Stored records
↓↓↓
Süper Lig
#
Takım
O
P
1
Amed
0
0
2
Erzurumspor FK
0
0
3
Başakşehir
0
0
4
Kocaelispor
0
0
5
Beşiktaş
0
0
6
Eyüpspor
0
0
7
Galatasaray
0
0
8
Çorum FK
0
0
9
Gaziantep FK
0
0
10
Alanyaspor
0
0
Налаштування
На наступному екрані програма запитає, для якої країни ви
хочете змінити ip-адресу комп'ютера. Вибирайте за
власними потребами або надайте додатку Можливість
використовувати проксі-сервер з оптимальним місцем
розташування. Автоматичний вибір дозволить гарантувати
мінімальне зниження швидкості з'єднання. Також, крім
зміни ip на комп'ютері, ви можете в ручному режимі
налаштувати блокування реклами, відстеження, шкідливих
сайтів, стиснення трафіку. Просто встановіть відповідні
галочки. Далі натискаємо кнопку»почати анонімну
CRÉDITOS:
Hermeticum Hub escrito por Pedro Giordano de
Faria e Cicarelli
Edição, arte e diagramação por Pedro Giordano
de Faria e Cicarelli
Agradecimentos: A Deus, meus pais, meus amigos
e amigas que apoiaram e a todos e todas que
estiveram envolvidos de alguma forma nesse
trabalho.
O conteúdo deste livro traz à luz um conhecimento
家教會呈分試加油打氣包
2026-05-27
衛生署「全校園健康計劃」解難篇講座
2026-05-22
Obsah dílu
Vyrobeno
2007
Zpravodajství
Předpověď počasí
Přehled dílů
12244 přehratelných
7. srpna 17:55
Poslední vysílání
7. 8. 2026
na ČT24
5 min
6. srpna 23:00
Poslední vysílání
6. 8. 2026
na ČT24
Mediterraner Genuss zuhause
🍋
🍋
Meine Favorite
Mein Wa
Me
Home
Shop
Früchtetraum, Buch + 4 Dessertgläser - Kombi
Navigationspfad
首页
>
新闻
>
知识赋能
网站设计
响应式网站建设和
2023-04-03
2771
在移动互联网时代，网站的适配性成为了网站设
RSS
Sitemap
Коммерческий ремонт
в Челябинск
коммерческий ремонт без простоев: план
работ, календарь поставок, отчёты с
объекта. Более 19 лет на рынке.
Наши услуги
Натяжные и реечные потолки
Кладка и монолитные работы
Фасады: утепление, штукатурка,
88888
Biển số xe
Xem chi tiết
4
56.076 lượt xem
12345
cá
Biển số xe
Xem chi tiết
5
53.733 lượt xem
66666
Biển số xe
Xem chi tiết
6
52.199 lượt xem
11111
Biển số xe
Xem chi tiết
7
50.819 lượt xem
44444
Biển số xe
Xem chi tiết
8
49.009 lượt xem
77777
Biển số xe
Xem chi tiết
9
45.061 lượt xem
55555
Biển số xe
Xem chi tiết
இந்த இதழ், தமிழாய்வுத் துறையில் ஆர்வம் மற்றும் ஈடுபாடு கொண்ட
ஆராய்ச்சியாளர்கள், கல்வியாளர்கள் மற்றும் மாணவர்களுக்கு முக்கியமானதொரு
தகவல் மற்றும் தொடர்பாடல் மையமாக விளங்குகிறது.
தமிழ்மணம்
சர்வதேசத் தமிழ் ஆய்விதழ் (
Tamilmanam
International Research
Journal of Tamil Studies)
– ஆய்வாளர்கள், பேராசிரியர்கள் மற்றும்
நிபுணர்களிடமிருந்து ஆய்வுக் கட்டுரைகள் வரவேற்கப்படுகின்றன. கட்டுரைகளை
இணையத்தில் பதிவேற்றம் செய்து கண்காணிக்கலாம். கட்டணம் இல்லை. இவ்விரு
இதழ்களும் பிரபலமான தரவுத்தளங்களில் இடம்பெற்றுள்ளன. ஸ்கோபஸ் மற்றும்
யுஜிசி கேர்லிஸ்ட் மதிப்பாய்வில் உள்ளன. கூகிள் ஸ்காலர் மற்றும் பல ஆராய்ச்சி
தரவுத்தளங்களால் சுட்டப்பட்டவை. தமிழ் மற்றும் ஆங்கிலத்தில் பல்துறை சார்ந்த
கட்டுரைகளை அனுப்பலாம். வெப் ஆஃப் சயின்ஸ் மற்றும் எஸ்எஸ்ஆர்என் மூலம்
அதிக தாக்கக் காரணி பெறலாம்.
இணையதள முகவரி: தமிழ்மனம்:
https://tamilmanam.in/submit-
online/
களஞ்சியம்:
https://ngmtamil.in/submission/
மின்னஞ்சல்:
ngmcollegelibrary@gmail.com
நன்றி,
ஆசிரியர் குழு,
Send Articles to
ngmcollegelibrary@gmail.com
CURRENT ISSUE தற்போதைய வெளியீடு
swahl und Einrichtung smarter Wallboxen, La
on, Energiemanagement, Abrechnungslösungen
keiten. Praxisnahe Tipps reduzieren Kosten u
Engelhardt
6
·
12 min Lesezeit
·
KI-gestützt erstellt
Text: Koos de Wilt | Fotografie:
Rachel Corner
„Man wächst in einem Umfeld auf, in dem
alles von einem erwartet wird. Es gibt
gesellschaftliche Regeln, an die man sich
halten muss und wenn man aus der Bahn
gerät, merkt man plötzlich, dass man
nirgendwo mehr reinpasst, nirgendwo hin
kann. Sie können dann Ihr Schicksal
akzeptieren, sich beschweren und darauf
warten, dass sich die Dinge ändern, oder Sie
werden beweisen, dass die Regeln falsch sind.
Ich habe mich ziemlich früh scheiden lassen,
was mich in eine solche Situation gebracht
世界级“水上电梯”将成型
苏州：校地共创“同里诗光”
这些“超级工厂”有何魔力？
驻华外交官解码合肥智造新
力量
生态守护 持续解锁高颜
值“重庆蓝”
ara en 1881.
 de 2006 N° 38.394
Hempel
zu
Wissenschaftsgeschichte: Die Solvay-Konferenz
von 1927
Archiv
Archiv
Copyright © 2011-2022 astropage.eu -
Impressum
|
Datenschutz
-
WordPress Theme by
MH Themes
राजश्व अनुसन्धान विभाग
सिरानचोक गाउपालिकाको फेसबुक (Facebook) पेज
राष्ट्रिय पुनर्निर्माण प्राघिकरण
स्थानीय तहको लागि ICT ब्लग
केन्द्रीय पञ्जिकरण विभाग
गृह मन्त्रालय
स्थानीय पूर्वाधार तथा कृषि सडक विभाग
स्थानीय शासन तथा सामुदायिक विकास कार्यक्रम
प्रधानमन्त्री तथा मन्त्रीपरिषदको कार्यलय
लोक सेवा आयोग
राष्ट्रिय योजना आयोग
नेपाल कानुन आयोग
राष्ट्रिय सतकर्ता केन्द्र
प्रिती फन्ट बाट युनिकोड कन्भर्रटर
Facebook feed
↑↑↑
Try it ▸ If a line in the records above has the word "Regeln", copy it.

Exercise output ▸
gesellschaftliche Regeln, an die man sich
werden beweisen, dass die Regeln falsch sind.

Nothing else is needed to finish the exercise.